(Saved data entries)
== Segment start ==

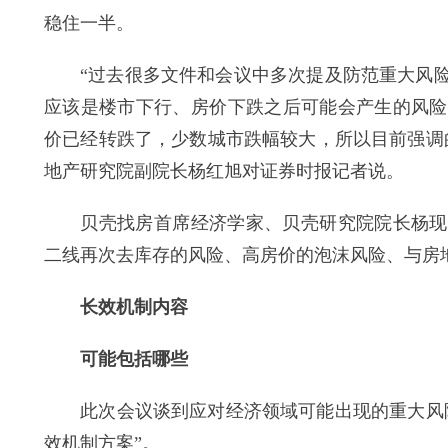
稳住一半。
“过去很多文件和会议中多次提及防范重大风险
应该是楼市下行、房价下跌之后可能会产生的风险
价已经转跌了，少数城市跌幅较大，所以目前强调
地产研究院副院长杨红旭对证券时报记者说。
贝壳找房首席经济学家、贝壳研究院院长杨现领则
二线再次去库存的风险、高房价的泡沫风险、与房
长效机制内容
可能包括哪些
此次会议谈到应对经济领域可能出现的重大风险
效机制方案”。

== Segment end ==

Goal of the exercise
When you return the records, keep every word unchanged and drop the pictures.

Expected output
稳住一半。
“过去很多文件和会议中多次提及防范重大风险
应该是楼市下行、房价下跌之后可能会产生的风险
价已经转跌了，少数城市跌幅较大，所以目前强调
地产研究院副院长杨红旭对证券时报记者说。
贝壳找房首席经济学家、贝壳研究院院长杨现领则
二线再次去库存的风险、高房价的泡沫风险、与房
长效机制内容
可能包括哪些
此次会议谈到应对经济领域可能出现的重大风险
效机制方案”。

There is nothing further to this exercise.